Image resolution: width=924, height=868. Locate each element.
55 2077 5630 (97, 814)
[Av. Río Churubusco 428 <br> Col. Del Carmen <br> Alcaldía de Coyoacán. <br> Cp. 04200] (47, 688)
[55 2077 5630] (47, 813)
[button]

*Activity*. Repeat the listing above line by line, exactly as written.

*Your response*.
Image resolution: width=924, height=868. Locate each element.
55 2077 5630 (97, 814)
[Av. Río Churubusco 428 <br> Col. Del Carmen <br> Alcaldía de Coyoacán. <br> Cp. 04200] (47, 688)
[55 2077 5630] (47, 813)
[button]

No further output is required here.